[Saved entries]

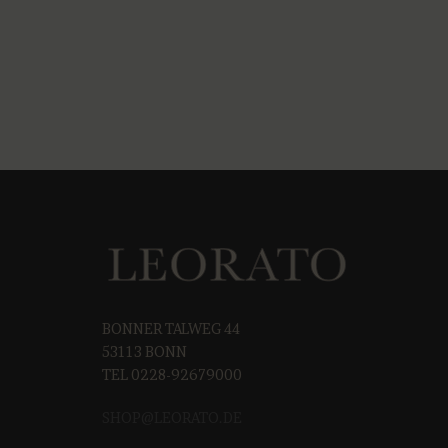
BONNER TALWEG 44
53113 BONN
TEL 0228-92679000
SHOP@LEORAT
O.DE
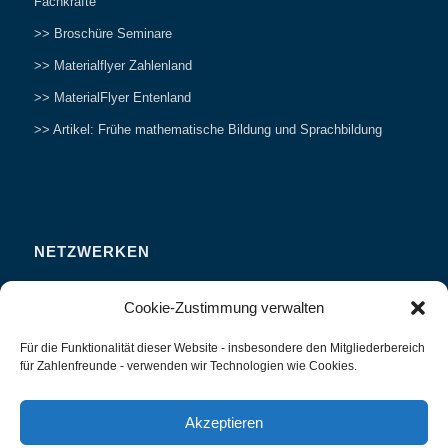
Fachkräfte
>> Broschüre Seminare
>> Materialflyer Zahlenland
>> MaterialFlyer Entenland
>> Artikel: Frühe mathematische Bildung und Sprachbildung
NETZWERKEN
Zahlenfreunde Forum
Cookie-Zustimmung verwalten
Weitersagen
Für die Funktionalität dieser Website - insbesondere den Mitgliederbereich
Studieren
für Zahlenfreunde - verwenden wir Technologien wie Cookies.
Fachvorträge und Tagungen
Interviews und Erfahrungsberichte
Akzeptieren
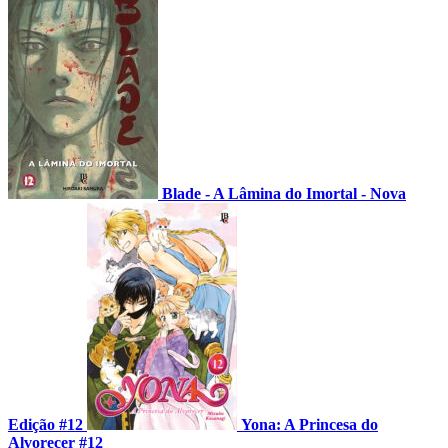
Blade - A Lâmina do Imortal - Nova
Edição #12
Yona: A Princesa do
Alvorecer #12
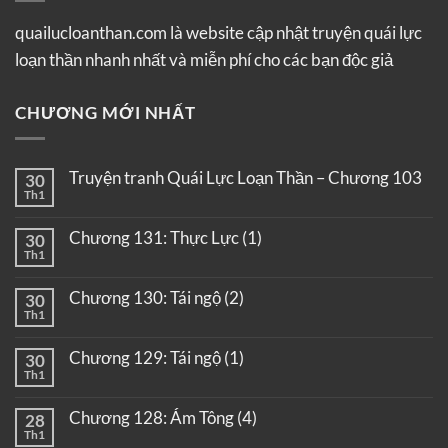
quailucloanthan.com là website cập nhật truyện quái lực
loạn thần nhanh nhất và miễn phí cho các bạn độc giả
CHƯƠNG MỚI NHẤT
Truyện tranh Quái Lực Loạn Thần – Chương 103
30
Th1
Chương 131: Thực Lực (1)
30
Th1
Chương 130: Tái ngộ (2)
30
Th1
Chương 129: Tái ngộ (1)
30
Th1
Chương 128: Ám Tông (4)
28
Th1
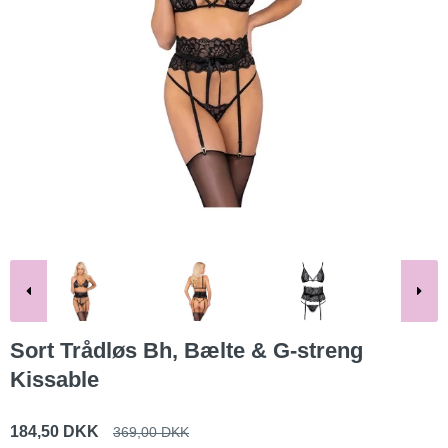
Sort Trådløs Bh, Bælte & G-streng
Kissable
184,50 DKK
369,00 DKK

--

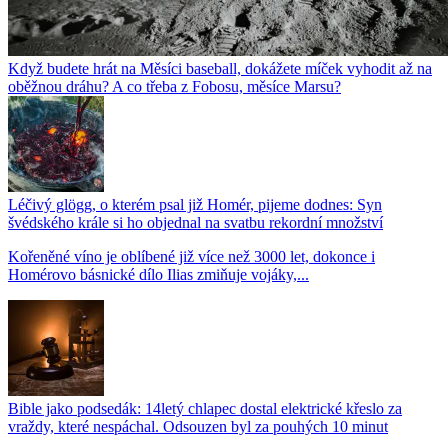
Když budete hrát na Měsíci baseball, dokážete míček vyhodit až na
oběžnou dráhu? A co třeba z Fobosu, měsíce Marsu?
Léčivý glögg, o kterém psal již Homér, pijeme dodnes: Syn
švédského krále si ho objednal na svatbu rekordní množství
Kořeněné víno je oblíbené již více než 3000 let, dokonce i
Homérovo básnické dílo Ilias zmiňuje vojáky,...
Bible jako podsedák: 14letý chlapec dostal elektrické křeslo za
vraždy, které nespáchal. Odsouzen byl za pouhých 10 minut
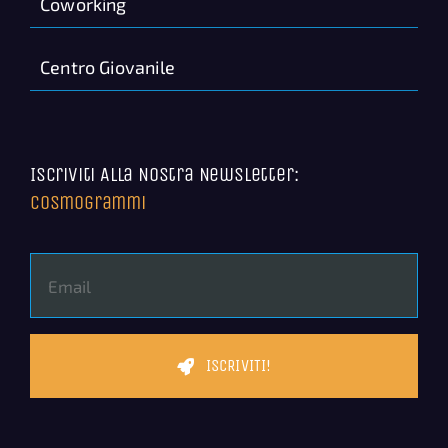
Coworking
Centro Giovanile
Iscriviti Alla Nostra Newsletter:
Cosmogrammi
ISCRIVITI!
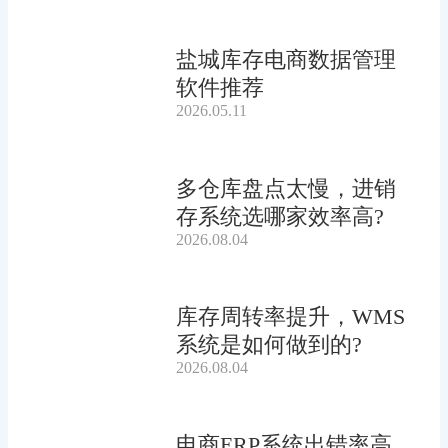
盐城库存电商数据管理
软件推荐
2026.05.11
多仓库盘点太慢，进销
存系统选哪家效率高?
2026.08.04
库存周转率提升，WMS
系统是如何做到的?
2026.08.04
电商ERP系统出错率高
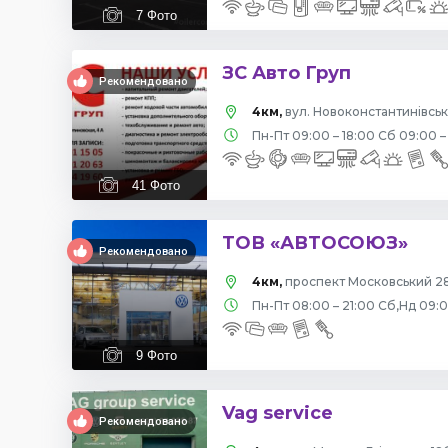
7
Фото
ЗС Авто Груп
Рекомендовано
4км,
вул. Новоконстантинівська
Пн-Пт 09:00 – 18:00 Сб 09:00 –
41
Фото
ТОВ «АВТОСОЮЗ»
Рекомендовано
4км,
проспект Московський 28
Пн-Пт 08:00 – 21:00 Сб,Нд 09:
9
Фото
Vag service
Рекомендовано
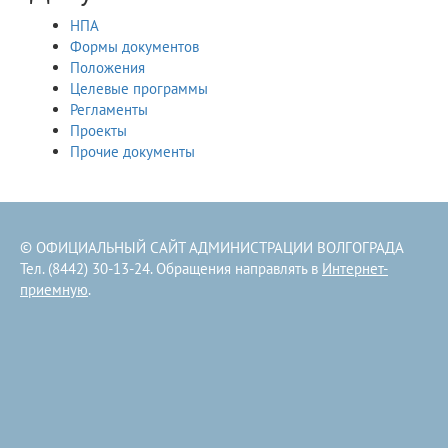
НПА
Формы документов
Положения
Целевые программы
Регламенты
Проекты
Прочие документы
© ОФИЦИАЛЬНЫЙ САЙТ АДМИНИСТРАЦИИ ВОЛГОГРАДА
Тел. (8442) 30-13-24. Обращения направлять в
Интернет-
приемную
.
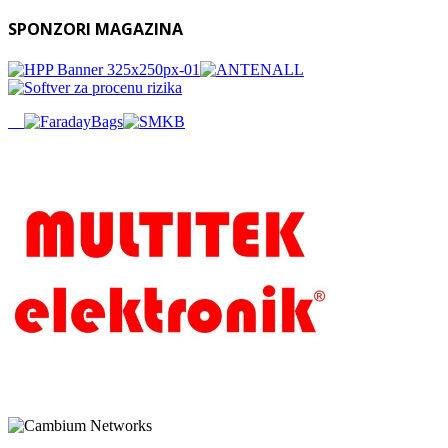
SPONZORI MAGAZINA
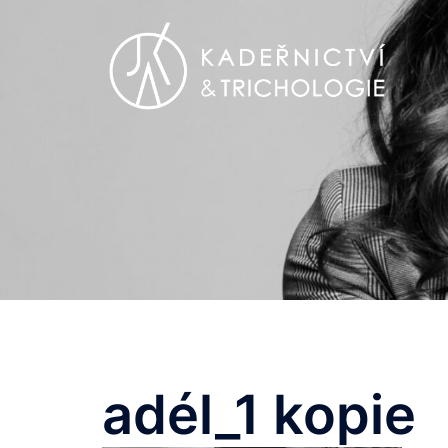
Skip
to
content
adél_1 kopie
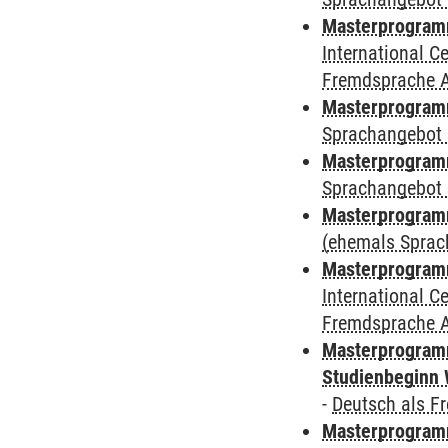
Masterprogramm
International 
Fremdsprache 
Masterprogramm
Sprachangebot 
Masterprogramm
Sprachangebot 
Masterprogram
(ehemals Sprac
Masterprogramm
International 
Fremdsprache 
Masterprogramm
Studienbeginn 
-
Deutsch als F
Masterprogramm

# Task instructions:
Using the records above, print exactly the lines between the ones containing "BONNER TALWEG 44" and "Zahlenfreunde Forum", inclusive, and nothing else; no pictures.

# Your solution:
BONNER TALWEG 44
53113 BONN
TEL 0228-92679000
SHOP@LEORAT
O.DE
Fachkräfte
>> Broschüre Seminare
>> Materialflyer Zahlenland
>> MaterialFlyer Entenland
>> Artikel: Frühe mathematische Bildung und Sprachbildung
NETZWERKEN
Zahlenfreunde Forum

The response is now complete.